Vous personnellement, êtes-vous favorable ou opposé à cette mesure ?
Opposé :64%
Favorable : 33%
12 janvier 2012
Evoquée par le président de la République lors de ses voeux aux Français le 31 décembre puis confirmée par le
gouvernement en début de semaine, la TVA sociale suscite un rejet majoritaire au sein de l’opinion publique.
Il ressort en effet de l’enquête menée pour L’Humanité que près des deux tiers des personnes interrogées par l’institut CSA
manifestent leur opposition à cette mesure destinée, selon les arguments avancés par les pouvoirs publics, à favoriser
l’emploi et les produits fabriqués en France. Fait suffisamment rare dans une enquête d’opinion pour être souligné, ce rejet
s’avère très intense parmi la population, plus du tiers des interviewés se déclarant "tout à fait" opposé. A contrario, seuls 33%
expriment leur soutien à la proposition du chef de l’Etat.

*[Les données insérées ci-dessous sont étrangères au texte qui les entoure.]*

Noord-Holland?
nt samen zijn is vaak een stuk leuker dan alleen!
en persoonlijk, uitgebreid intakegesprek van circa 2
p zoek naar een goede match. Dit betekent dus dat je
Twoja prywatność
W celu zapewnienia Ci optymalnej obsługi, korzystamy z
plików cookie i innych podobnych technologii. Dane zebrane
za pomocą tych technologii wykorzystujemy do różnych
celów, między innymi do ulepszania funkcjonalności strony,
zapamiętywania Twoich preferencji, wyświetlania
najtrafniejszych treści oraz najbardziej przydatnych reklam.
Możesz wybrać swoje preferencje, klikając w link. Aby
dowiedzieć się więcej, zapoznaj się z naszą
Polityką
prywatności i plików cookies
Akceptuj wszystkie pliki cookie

Ce rejet de la TVA sociale se vérifie auprès de la plupart des catégories de population interrogées et ceci à des niveaux
proches de ceux observés auprès de l’ensemble des Français, sans doute échaudés par les hausses de prix traditionnelles du
1er janvier, auxquelles se sont ajoutés le relèvement de la TVA à taux réduit et la mise en place de la « taxe sodas ». Par ces
résultats, les Français se révèlent peut-être aussi plus sensibles à une possible atteinte à leur pouvoir d’achat dans l’immédiat plutôt
qu’aux bénéfices à moyens termes en matière d’emploi promis par la majorité présidentielle.

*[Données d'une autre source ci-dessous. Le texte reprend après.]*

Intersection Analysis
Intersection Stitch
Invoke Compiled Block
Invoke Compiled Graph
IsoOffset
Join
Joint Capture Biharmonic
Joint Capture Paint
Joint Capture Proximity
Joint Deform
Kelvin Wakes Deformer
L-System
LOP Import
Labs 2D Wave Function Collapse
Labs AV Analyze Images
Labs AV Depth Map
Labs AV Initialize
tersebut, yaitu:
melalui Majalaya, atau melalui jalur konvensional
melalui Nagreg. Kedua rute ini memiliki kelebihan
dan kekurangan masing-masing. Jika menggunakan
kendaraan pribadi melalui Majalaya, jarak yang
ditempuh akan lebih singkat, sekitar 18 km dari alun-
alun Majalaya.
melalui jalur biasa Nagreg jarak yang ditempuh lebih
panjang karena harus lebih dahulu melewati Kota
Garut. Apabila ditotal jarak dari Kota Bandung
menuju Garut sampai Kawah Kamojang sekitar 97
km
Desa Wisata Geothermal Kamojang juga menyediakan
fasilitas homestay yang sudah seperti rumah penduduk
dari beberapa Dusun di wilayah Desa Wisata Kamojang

Quelques catégories de population expriment toutefois des jugements plus nuancés à l’égard de la TVA sociale. Il s’agit
notamment des artisans, commerçants et chefs d’entreprise, parmi lesquels une très courte majorité (54%) se dégage en faveur
de cette mesure massivement rejetée par les salariés (67% d’opposition). Les sympathisants de l’UMP se déclarent eux aussi
majoritairement favorables (60%), de même que près d’un sympathisant MoDem sur deux (44%). Nicolas Sarkozy ne parvient
toutefois pas, par cette proposition, à fédérer ses électeurs au premier tour de la présidentielle 2007 (53% y sont favorables, 44% y
sont opposés).
Enfin, le rejet apparaît franc et massif tant à l’extrême-gauche (78%) qu’au sein de la gauche gouvernementale (77%), de
même que parmi les personnes se déclarant proches du Front National (65%).